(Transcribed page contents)
■ ■ ■ ■ ■
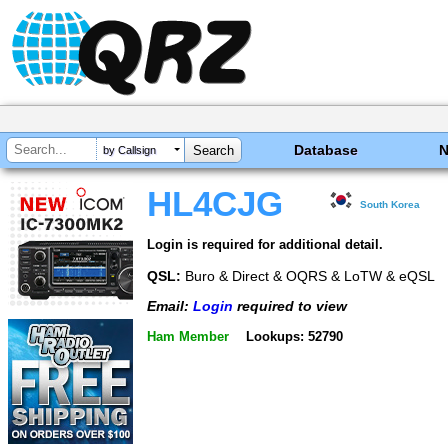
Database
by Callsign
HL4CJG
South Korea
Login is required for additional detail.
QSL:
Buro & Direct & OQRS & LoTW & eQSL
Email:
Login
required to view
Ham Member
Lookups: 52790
■ ■ ■ ■ ■
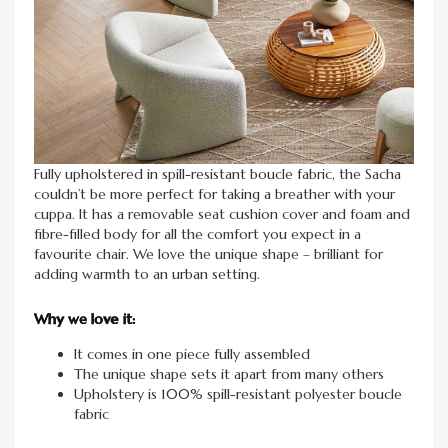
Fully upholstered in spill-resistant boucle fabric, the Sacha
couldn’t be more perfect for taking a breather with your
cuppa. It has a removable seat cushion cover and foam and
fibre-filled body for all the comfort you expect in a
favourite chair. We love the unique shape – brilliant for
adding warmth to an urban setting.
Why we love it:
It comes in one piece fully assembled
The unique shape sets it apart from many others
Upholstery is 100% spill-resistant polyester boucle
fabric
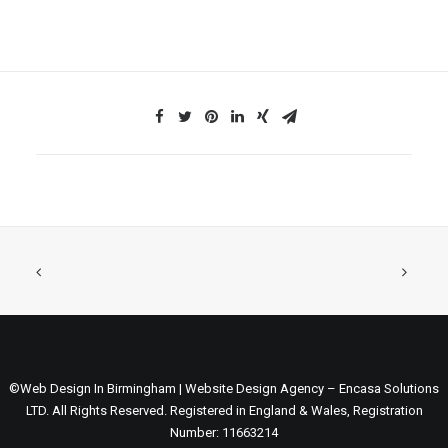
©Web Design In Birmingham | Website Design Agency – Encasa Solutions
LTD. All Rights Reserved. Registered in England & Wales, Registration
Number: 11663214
■ ■ ■ ■ ■
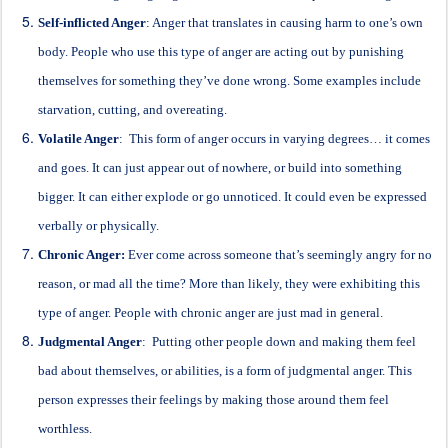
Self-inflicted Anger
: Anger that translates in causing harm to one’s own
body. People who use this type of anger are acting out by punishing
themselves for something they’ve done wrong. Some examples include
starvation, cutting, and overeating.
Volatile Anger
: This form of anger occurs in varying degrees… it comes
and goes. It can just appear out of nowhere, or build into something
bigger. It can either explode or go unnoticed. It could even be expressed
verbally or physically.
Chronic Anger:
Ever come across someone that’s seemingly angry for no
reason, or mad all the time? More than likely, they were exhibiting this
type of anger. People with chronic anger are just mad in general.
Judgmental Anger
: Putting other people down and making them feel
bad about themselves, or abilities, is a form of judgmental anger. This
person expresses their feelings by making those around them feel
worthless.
■ ■ ■ ■ ■
Work request - Print exactly the lines above that run from the one with "adding warmth to an urban setting." to the one with "Number: 11663214", both included. No pictures.

Result of the exercise -
adding warmth to an urban setting.
Why we love it:
It comes in one piece fully assembled
The unique shape sets it apart from many others
Upholstery is 100% spill-resistant polyester boucle
fabric
©Web Design In Birmingham | Website Design Agency – Encasa Solutions
LTD. All Rights Reserved. Registered in England & Wales, Registration
Number: 11663214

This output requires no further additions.